**Task to carry out:** Go through the entries below and count the lines where the word "Biak" appears; give only the count.

Records from a data collection:
========

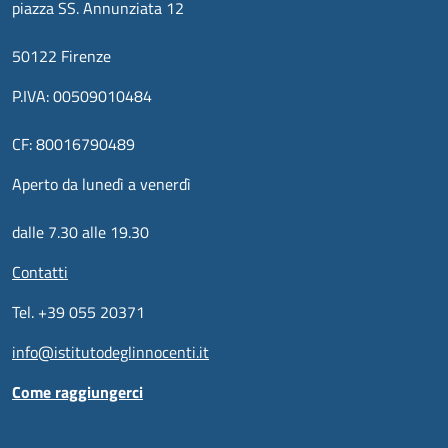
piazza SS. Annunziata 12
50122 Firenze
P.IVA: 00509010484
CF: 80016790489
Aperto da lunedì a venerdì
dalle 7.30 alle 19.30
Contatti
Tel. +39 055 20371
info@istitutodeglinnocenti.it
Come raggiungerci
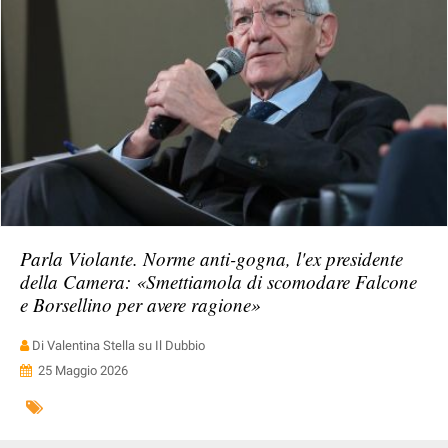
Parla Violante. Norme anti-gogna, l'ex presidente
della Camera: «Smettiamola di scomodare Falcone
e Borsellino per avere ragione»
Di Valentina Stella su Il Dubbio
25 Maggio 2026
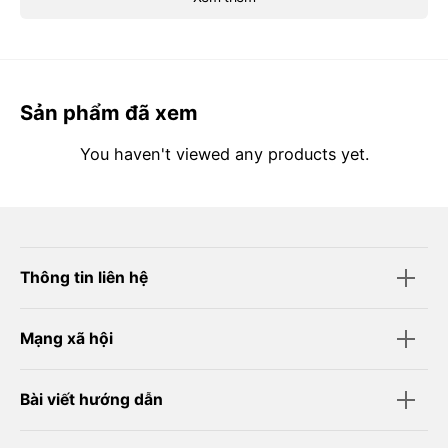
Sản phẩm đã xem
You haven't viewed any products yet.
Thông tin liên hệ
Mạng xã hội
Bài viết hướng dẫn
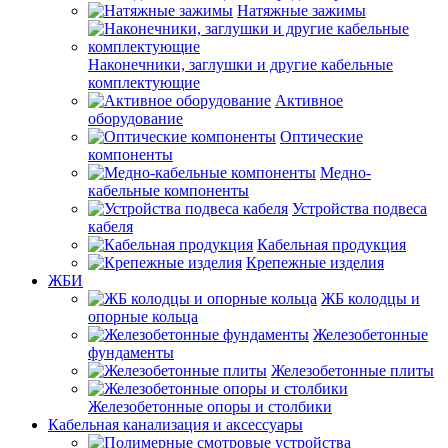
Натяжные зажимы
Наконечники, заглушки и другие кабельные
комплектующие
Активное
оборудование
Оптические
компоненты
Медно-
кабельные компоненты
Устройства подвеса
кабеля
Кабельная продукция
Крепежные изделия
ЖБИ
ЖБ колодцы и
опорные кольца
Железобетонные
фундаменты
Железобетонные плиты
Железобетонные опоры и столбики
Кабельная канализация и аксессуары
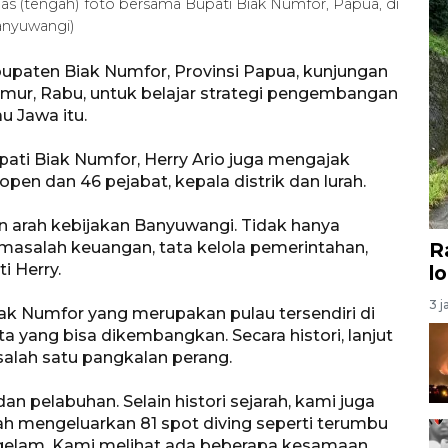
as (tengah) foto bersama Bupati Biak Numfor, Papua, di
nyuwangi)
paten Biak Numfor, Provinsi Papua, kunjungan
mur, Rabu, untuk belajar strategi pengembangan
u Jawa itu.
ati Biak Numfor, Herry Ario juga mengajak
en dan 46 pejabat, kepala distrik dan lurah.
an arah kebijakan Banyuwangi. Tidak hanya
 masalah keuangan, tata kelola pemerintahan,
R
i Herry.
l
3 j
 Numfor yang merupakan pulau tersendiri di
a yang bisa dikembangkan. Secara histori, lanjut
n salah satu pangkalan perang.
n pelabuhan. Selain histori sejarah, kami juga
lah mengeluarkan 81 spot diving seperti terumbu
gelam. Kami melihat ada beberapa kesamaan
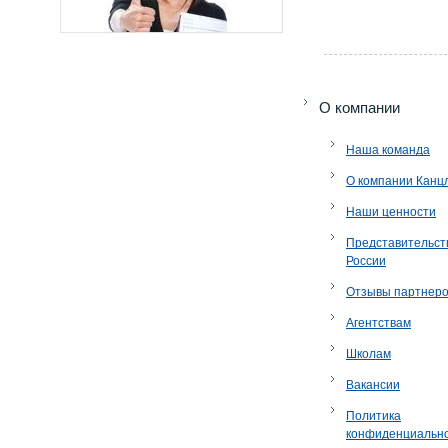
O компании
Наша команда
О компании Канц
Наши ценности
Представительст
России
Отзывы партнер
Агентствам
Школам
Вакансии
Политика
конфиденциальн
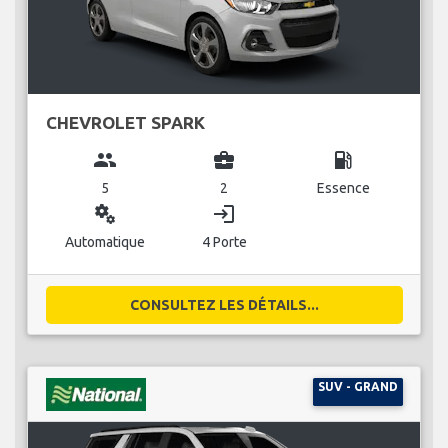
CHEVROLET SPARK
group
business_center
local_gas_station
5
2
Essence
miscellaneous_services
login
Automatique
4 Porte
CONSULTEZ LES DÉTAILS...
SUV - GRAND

========

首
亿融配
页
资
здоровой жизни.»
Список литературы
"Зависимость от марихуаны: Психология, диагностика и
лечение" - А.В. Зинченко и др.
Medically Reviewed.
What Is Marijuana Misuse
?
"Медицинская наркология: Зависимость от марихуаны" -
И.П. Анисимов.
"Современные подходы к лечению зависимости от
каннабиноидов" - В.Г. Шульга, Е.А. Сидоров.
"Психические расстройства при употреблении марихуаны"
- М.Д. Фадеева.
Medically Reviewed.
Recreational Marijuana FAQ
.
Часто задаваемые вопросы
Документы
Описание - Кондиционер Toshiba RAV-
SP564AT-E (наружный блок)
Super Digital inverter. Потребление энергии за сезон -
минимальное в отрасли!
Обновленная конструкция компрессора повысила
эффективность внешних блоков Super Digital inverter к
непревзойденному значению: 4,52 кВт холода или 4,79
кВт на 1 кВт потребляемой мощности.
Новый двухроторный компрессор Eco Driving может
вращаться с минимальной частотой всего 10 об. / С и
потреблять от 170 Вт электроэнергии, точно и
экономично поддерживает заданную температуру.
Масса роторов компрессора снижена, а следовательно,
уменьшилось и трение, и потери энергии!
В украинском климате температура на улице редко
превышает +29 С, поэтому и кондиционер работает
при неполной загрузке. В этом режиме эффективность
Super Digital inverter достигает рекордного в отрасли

========

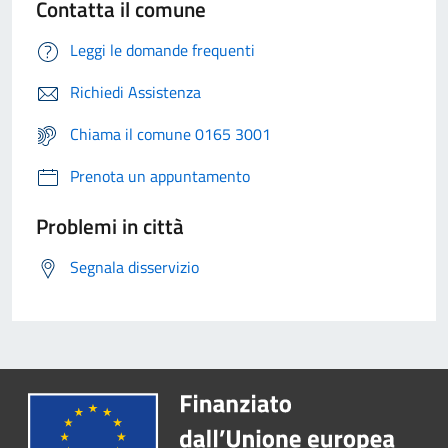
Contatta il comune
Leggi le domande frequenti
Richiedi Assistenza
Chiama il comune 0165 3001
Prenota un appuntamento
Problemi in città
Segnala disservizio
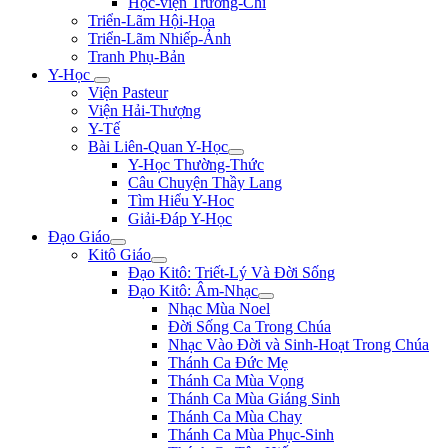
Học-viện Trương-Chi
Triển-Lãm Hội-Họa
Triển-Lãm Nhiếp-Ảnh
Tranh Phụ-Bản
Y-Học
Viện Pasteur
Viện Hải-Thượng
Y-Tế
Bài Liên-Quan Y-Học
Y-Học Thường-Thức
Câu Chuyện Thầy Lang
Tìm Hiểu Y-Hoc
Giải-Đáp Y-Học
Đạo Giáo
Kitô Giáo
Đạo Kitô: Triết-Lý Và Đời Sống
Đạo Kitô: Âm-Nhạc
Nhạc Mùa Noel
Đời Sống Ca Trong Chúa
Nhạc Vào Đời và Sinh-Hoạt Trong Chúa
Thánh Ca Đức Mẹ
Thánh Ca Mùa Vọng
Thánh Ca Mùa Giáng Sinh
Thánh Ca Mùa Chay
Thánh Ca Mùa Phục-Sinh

========

**Solution:** 3